Pushing limits of drug access

Relying solely on gross national income to determine priorities in global health is not working any more

 
By Latha Jishnu
Published: Tuesday 31 March 2015

imageAmong the goods that come within the ambit of intellectual property rights (IPRs), none is more contentious than pharmaceuticals, specially those medicines that are categorised as life-saving. The high pricing of such drugs, ostensibly on account of the huge cost of discovery and research and development, is the bone of contention. Most of these drugs, which are viewed a public good and not just a commodity, are out of the reach of millions in developing countries and, increasingly, of even the middle classes in rich nations because new generation treatment is priced exorbitantly. With the price of drugs accounting for an ever-increasing share of healthcare expenditure, the debate on access has been getting more contentious and more complex.

At the fag end of February, two crucial developments in global forums highlighted the increasing concerns about access to medicines across regions, countries and across societies.
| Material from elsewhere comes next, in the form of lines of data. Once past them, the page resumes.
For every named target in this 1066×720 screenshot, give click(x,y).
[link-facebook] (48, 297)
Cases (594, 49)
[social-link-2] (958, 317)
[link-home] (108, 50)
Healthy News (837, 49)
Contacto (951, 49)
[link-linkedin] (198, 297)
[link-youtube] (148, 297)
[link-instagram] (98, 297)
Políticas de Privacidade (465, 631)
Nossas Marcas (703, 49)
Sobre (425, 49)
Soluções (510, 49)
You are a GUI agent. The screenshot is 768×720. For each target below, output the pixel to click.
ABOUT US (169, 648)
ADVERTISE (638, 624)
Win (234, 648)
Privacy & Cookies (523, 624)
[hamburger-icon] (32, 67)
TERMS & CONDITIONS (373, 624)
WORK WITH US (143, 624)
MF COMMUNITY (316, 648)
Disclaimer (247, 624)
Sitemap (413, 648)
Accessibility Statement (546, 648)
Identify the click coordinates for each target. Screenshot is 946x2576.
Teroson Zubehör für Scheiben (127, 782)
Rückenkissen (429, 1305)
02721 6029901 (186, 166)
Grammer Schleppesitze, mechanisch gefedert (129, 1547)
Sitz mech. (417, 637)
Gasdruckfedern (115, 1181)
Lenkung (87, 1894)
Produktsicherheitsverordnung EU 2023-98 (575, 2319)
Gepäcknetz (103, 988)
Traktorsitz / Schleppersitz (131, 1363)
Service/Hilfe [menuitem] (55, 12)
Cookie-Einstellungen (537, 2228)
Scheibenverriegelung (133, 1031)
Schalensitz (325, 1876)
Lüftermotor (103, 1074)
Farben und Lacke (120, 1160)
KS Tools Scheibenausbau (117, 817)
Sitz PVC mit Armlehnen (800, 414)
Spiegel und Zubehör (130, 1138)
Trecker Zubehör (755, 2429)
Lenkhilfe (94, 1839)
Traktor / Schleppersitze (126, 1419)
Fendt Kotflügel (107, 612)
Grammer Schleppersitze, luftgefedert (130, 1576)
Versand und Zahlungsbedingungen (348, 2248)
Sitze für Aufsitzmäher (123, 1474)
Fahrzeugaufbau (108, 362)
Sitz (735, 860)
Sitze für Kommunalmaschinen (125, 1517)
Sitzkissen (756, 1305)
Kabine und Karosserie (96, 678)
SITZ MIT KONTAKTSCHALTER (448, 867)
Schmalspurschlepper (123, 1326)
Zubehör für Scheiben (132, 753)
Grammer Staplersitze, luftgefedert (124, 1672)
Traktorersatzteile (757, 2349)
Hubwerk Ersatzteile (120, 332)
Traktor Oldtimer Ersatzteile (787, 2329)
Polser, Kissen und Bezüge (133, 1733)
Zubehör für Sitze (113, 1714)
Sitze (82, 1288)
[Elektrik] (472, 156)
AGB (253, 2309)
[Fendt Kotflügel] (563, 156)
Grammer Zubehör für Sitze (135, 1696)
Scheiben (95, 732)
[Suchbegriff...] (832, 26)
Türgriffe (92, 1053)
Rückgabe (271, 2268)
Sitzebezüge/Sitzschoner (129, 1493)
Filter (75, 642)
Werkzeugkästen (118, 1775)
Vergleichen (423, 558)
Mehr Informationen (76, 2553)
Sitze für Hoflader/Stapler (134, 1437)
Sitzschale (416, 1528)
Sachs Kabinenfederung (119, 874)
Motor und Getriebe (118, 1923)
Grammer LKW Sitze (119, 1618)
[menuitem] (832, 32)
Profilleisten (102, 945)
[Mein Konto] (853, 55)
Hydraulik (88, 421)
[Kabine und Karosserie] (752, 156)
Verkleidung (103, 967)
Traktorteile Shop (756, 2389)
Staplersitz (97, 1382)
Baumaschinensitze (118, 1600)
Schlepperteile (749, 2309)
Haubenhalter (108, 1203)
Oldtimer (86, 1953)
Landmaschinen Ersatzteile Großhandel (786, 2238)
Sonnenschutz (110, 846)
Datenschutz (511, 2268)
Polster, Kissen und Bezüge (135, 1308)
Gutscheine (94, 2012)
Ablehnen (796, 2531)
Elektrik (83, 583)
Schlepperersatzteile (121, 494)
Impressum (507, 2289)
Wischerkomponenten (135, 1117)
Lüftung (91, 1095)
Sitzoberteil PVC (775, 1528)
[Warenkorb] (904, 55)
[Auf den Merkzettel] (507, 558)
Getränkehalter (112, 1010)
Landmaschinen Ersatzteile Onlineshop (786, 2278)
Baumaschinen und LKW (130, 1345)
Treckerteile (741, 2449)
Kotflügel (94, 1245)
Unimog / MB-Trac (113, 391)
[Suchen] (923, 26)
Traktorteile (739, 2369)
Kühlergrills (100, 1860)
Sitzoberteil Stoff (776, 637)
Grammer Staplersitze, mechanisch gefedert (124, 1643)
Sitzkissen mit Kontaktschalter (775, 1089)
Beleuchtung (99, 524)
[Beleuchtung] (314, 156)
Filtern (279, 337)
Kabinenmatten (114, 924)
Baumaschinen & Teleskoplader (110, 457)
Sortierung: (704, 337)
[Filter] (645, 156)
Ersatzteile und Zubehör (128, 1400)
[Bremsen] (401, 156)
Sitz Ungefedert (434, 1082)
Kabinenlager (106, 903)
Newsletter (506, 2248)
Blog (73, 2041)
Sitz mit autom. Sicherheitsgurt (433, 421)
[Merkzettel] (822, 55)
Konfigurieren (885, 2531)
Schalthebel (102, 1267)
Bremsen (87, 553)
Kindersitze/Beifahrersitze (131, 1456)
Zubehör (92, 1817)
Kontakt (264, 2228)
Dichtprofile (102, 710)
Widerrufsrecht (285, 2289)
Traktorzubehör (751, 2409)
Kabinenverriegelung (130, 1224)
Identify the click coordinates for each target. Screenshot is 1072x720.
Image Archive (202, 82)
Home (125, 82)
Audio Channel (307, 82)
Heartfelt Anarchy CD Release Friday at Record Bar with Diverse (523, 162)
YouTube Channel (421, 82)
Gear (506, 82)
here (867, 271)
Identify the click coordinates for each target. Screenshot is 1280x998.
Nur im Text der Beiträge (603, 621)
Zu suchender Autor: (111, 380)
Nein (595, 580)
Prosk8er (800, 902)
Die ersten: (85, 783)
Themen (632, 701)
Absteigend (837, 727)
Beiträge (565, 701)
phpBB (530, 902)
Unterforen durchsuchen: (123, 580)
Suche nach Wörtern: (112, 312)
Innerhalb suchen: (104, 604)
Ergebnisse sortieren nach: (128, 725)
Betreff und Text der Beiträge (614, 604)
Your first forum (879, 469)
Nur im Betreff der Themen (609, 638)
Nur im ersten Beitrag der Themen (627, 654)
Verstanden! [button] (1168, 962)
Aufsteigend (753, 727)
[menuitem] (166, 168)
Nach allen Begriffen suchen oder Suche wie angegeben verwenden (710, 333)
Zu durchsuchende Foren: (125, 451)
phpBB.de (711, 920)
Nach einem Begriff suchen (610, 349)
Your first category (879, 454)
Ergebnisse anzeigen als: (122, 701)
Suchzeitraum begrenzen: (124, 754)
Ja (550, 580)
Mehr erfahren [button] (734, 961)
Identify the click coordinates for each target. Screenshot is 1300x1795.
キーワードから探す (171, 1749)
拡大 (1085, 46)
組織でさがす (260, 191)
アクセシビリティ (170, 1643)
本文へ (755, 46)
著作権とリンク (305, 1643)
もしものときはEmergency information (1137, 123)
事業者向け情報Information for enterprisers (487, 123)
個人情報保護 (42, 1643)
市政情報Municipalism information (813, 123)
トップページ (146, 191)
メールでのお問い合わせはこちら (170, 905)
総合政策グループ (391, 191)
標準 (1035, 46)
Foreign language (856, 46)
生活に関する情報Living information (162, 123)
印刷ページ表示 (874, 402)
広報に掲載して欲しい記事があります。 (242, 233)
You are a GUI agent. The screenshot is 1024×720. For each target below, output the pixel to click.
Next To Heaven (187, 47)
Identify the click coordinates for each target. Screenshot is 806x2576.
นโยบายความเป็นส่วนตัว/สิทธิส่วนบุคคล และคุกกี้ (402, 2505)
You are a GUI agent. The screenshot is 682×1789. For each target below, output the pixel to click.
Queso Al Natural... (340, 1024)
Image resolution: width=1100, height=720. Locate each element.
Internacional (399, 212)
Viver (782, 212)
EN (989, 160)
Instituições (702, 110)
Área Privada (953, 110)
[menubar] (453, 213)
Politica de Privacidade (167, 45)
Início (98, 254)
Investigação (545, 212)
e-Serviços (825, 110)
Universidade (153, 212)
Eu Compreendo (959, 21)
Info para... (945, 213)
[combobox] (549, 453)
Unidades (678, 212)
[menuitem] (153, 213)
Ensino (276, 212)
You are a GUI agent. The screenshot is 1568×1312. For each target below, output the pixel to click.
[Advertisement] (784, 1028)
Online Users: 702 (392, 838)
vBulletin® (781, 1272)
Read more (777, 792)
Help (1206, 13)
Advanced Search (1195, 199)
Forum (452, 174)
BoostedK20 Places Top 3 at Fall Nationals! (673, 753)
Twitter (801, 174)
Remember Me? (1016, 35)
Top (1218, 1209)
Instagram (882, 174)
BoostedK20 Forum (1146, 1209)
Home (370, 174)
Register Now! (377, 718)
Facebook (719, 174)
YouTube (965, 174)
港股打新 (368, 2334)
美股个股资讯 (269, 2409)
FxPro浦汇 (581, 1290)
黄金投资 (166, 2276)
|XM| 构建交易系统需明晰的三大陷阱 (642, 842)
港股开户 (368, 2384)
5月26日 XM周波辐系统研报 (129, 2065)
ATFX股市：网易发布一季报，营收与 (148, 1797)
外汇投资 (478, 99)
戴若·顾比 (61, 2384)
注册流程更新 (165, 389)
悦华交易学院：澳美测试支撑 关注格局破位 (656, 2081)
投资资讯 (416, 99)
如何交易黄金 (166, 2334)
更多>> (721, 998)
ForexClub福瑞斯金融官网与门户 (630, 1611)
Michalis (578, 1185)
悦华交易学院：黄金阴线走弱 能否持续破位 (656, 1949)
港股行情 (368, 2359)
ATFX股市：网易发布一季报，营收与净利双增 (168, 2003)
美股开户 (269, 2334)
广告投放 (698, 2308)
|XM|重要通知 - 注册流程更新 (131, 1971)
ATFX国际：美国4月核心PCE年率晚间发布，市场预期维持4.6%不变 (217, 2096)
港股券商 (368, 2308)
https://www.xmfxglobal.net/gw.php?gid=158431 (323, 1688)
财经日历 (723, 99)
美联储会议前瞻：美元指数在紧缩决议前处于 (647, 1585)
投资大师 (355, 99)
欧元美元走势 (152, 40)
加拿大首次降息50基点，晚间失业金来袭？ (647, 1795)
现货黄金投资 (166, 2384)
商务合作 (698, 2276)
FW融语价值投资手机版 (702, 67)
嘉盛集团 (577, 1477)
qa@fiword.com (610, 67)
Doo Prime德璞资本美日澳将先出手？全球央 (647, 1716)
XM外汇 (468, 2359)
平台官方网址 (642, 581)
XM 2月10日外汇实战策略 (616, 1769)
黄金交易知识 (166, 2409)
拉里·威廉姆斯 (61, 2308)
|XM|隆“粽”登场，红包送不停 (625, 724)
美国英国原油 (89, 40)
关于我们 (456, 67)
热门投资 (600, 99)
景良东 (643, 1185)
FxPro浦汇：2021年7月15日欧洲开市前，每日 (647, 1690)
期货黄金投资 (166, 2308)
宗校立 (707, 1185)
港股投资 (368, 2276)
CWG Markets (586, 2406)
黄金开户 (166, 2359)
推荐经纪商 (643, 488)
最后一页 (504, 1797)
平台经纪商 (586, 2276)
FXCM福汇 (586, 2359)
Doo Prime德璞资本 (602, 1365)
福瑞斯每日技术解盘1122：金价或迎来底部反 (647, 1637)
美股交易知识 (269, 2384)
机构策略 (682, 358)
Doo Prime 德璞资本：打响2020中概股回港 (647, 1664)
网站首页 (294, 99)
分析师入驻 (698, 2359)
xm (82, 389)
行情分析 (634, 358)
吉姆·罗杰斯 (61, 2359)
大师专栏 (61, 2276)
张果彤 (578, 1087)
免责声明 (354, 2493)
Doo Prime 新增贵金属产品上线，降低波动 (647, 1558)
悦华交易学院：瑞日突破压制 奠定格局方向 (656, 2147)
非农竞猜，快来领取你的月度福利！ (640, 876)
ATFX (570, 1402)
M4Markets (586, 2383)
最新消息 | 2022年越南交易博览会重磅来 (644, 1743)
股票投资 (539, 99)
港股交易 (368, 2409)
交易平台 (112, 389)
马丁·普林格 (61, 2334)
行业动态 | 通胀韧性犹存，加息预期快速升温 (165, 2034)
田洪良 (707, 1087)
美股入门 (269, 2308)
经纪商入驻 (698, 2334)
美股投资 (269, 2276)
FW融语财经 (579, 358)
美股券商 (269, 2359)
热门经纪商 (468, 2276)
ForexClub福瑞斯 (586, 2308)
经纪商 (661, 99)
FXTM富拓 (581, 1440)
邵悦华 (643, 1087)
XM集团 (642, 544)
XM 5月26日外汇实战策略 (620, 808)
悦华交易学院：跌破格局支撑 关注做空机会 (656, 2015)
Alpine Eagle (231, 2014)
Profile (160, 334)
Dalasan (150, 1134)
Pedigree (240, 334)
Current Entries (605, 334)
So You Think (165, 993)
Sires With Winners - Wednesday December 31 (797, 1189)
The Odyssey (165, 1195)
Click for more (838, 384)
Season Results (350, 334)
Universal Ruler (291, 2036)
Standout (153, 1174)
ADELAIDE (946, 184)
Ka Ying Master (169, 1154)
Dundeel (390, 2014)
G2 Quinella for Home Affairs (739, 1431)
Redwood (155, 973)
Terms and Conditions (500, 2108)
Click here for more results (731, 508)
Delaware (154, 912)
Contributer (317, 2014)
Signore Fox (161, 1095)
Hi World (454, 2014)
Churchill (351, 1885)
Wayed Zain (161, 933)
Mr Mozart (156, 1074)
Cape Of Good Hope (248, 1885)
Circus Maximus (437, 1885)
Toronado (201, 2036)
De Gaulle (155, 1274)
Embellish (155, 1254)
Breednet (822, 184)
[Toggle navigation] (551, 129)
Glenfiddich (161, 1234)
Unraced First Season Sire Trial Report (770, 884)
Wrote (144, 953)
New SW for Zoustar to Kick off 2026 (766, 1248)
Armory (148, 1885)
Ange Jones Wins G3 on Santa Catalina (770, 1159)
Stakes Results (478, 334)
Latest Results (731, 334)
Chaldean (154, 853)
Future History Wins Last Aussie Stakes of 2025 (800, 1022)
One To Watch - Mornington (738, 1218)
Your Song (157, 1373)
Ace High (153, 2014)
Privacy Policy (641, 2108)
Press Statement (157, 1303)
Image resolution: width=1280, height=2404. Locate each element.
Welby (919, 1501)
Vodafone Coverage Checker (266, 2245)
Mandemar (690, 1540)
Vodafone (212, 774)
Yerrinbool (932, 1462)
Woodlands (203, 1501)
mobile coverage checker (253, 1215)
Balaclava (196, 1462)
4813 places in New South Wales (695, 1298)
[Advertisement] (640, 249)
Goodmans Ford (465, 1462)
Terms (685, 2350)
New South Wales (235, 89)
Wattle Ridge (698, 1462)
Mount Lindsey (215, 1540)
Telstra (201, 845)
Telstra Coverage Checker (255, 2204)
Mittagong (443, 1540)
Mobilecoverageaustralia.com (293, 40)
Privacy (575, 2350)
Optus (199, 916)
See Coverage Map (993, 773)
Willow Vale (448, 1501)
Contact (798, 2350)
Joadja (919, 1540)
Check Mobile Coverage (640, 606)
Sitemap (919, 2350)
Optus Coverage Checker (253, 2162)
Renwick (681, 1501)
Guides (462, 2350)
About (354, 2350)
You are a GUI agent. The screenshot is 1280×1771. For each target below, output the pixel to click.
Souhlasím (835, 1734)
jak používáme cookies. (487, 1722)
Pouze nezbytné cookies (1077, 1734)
One was a high-level expert meeting in Geneva pushed by the Global Fund for AIDS, Tuberculosis and Malaria and referred to as the Global Fund, and a host of convenors from World Health Organization, GAVI, the Vaccine Alliance to World Bank, Unicef and UNDP.

The outcome is the Equitable Access Initiative (EAI), which aims to build a new policy framework to better understand “the health needs and constraints countries experience as they move along the development continuum”. Underpinning this effort is the realisation that relying solely on gross national income (GNI) to determine investment priorities in global health is not working any more. What is happening is that as countries move up the categories, from low-income to middle-income and so forth, large swathes of the population in these countries are being denied healthcare. These categories are based on World Bank definitions.

The newly set up EAI notes that “countries classified as middle-income are often in need of substantial resources to respond to disease burden, as a steadily larger percentage of those affected by the diseases live in middle-income countries.” A look at the GAVI website shows that in 2015, some 24 countries will lose its support as their national income rises beyond the eligibility threshold.

Middle-income countries are also affected by the new tiered pricing and licensing policies followed by pharma companies to market their super expensive life-saving drugs. For instance, Gilead’s blockbuster Hepatitis C drug, sofosbuvir, is licensed to be sold at a lower price in a large number of developing countries but the terms exclude middle-income China which has the highest number of Hepatitis C cases.

The developed world and the pharma industry prefer the GNI per capita yardstick because it is simpler to use and widely accepted despite concerns with World Bank formulations. However, the alternative metrics that are being proposed, such as the available health infrastructure, infection rates and health outcomes could prove more problematic.

But as EAI gets down to its task of ensuring more just access to drugs, the least developed countries (LDCs) are also pushing for related guarantees. Under WTO rules, LDCs are exempt from the need to enforce IPRs on pharma products till 2016, a special waiver that took into account their dire health indices and poor infrastructure. In addition, they were also granted a general waiver in 2013 that freed them from IPR obligations on all products.

In the last days of February, LDCs sought an indefinite waiver at a WTO meeting, stating that “patent protection contributes to high costs, placing many critical treatments outside the reach of LDCs”. Since LDCs are “disproportionately exposed to the health risks associated with poverty”, they said the waiver should be indefinite –for as long as a member remains an LDC. Both developments underline the huge concern over access to drugs.